10 Absurd Facts About The First Official Witch Hunter
The Last Witch Hunter was a decent movie, but in reality the Catholic Church sanctioned a real-life witch-hunter by the name of Heinrich Kramer. Kramer, born in 1430, investigated potential cases of witchcraft and the supernatural for the church, and he was tasked with bringing these individuals back into the fold, or burn them at the stake for their heresy. He killed a lot of innocent women in his day. Basically, Kramer was the first man to put a crusade against witches into action. Here are ten of the most absurd facts about this real-life witch-hunter.
Pope Innocent VIII, the reigning pope of the Catholic Church at the time, gave Kramer free reign to do just about anything he wanted against the witches. The man had complete authority, whether the victim was innocent or not.
Kramer, besides being an effective witch-hunter, also became a well known author on the subject. His book was failing, but his opposition somehow managed to boost the sales and popularity. He spoke on the accused women in his book.
His book, which was popular while he was alive, also became a highly popular posthumous hit once he passed into the next world. The inquisitors of the church considered his written work to be quite important to their roles.
Kramer was one of the first individuals to say that witches had the power to change themselves into animals at will. Unfortunately, following arguments by theologians, Kramer was forced to admit that these people could not actually change themselves into creatures.
According to Kramer’s studies, transformation was not the only power that witches possessed. He also believed their magic could remove the manhood from a grown man with ease. It was not always illusion, though, as some would use demonic powers and physical exertion.
A nun became possessed by a “demonic” lettuce, after she saw an attractive lettuce in the garden near the monastery she resided in. Upon consuming the “demonic lettuce”, the nun began having a fit, and once the abbot arrived, the demon within the nun began protesting before being expelled. Kramer used this absurd story to further his campaign on witches.
Kramer believed that witches sometimes hid their personal magic charms within various bodily cavities, including their reproductive organs and anal cavity. This was said to allow them to cast harmful spells, but also to prevent bodily harm.
Kramer wholeheartedly believed witches have the ability to raise terrible thunderstorms from out of nowhere with nothing more than a bowl of urine. They would fill said bowl, then stir it with their finger, which was a sign of the Devil.

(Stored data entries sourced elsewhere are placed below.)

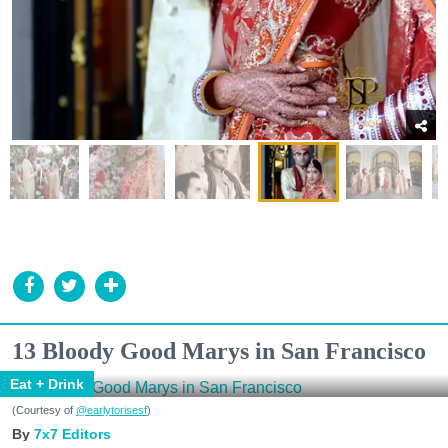
13 Bloody Good Marys in San Francisco
Eat + Drink
(Courtesy of
@earlytorisesf
)
7x7 Editors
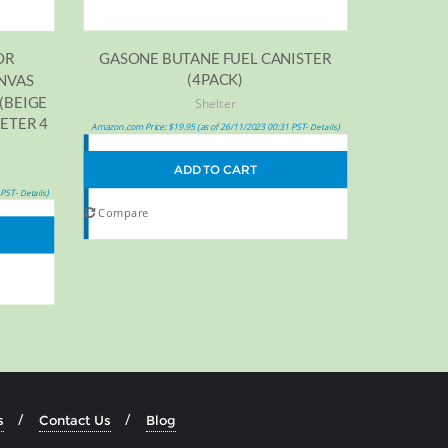
GASONE BUTANE FUEL CANISTER
OR
(4PACK)
NVAS
(BEIGE
Shelter
ETER 4
Amazon.com Price:
$
19.95
(as of 26/11/2023 00:31 PST-
)
Details
ADD TO CART
 PST-
)
Details
Compare
s
Contact Us
Blog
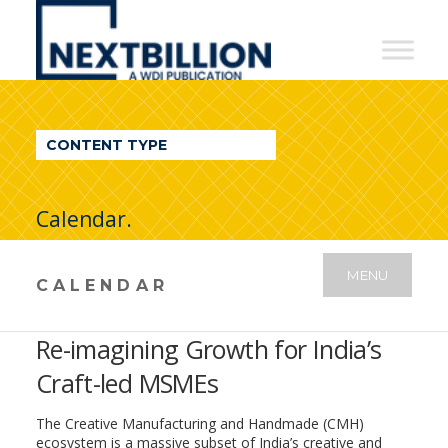
NextBillion
-
A
WDI
CONTENT TYPE
Publication
Calendar.
MENU
CALENDAR
Re-imagining Growth for India’s
Craft-led MSMEs
The Creative Manufacturing and Handmade (CMH)
ecosystem is a massive subset of India’s creative and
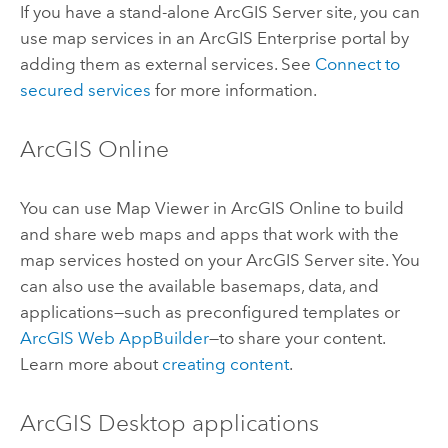
If you have a stand-alone
ArcGIS Server
site, you can
use map services in an
ArcGIS Enterprise
portal by
adding them as external services. See
Connect to
secured services
for more information.
ArcGIS Online
You can use
Map Viewer
in
ArcGIS Online
to build
and share web maps and apps that work with the
map services hosted on your
ArcGIS Server
site. You
can also use the available basemaps, data, and
applications—such as preconfigured templates or
ArcGIS Web AppBuilder
—to share your content.
Learn more about
creating content
.
ArcGIS Desktop
applications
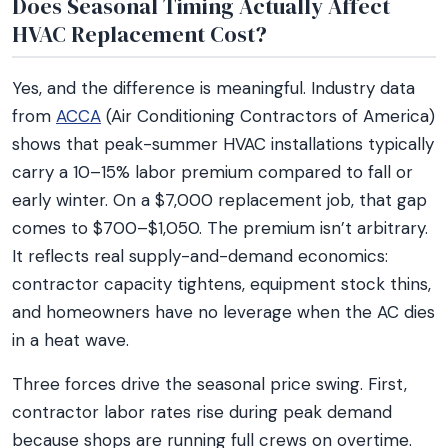
Does Seasonal Timing Actually Affect
HVAC Replacement Cost?
Yes, and the difference is meaningful. Industry data
from
ACCA
(Air Conditioning Contractors of America)
shows that peak-summer HVAC installations typically
carry a 10–15% labor premium compared to fall or
early winter. On a $7,000 replacement job, that gap
comes to $700–$1,050. The premium isn’t arbitrary.
It reflects real supply-and-demand economics:
contractor capacity tightens, equipment stock thins,
and homeowners have no leverage when the AC dies
in a heat wave.
Three forces drive the seasonal price swing. First,
contractor labor rates rise during peak demand
because shops are running full crews on overtime.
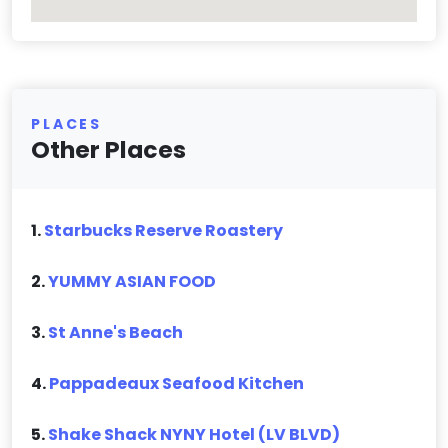
PLACES
Other Places
1.
Starbucks Reserve Roastery
2.
YUMMY ASIAN FOOD
3.
St Anne's Beach
4.
Pappadeaux Seafood Kitchen
5.
Shake Shack NYNY Hotel (LV BLVD)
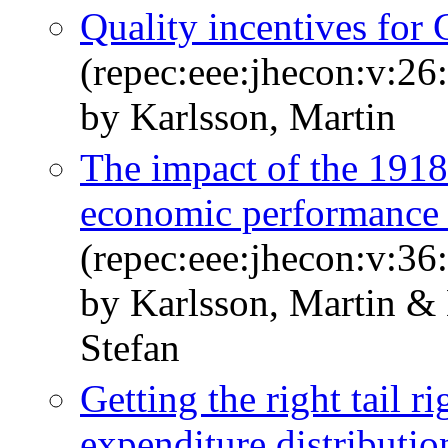
Quality incentives for 
(repec:eee:jhecon:v:26
by Karlsson, Martin
The impact of the 1918
economic performance
(repec:eee:jhecon:v:36
by Karlsson, Martin & 
Stefan
Getting the right tail r
expenditure distributio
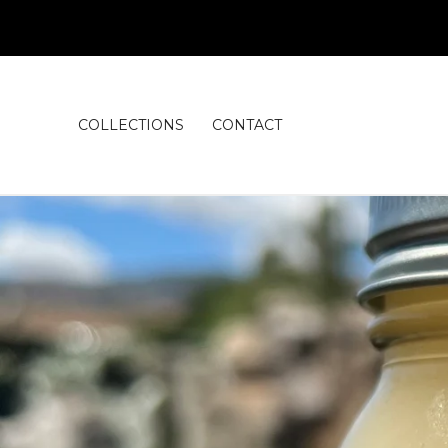
COLLECTIONS
CONTACT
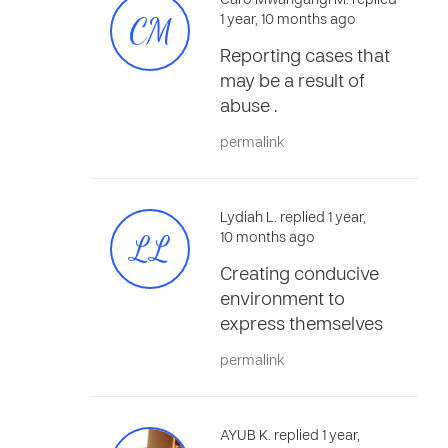
Caro Mwangangi M. replied
CM
1 year, 10 months ago
Reporting cases that
may be a result of
abuse .
permalink
Lydiah L. replied 1 year,
LL
10 months ago
Creating conducive
environment to
express themselves
permalink
AYUB K. replied 1 year,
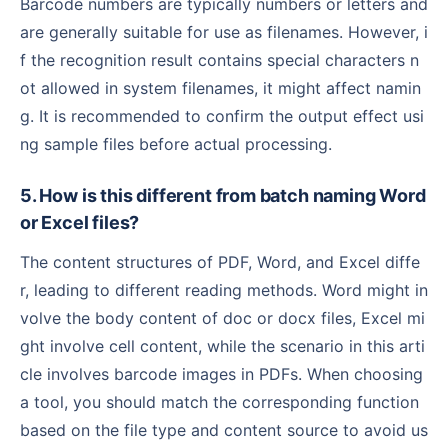
Barcode numbers are typically numbers or letters and
are generally suitable for use as filenames. However, i
f the recognition result contains special characters n
ot allowed in system filenames, it might affect namin
g. It is recommended to confirm the output effect usi
ng sample files before actual processing.
5. How is this different from batch naming Word
or Excel files?
The content structures of PDF, Word, and Excel diffe
r, leading to different reading methods. Word might in
volve the body content of doc or docx files, Excel mi
ght involve cell content, while the scenario in this arti
cle involves barcode images in PDFs. When choosing
a tool, you should match the corresponding function
based on the file type and content source to avoid us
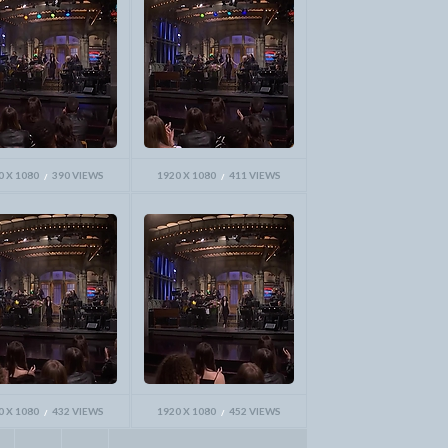
0 X 1080
390 VIEWS
1920 X 1080
411 VIEWS
0 X 1080
432 VIEWS
1920 X 1080
452 VIEWS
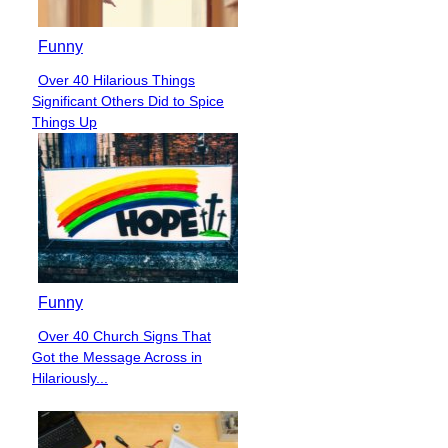
Funny
Over 40 Hilarious Things
Section
Significant Others Did to Spice
Heading
Things Up
Funny
Over 40 Church Signs That
Section
Got the Message Across in
Heading
Hilariously...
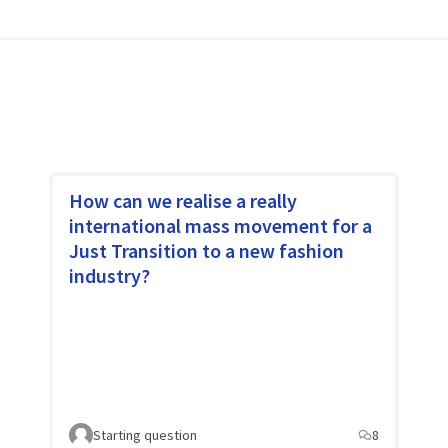
ivists, social movements, young people,
r with one purpose, change is possible.
How can we realise a really
international mass movement for a
Just Transition to a new fashion
industry?
Starting question
8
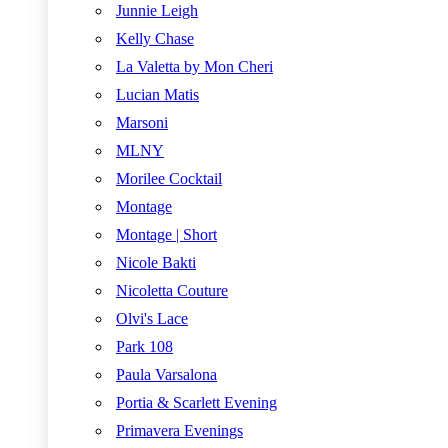
Junnie Leigh
Kelly Chase
La Valetta by Mon Cheri
Lucian Matis
Marsoni
MLNY
Morilee Cocktail
Montage
Montage | Short
Nicole Bakti
Nicoletta Couture
Olvi's Lace
Park 108
Paula Varsalona
Portia & Scarlett Evening
Primavera Evenings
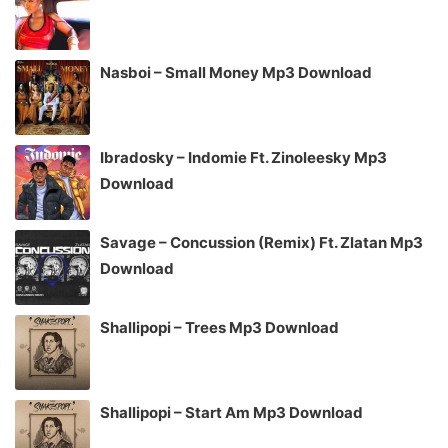
Nasboi – Small Money Mp3 Download
Ibradosky – Indomie Ft. Zinoleesky Mp3
Download
Savage – Concussion (Remix) Ft. Zlatan Mp3
Download
Shallipopi – Trees Mp3 Download
Shallipopi – Start Am Mp3 Download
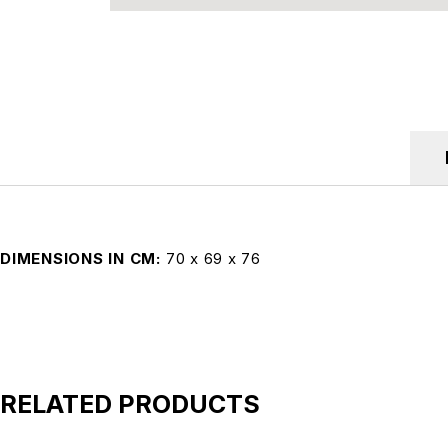
DIMENSIONS IN CM
70 x 69 x 76
RELATED PRODUCTS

Kramer argued often that a traditional trial for general criminals was not witch-proof enough. In response, he decided to create the “trial by red-hot iron,” which burned the accused and offered “proof” of whether they were witches or not.
Eviler Than Satan
Lastly, Kramer truly believed that a witch walking the Earth was far more evil than Satan himself. He put forward an argument as to why, saying witches had simply fallen from grace, not from an angelic state before.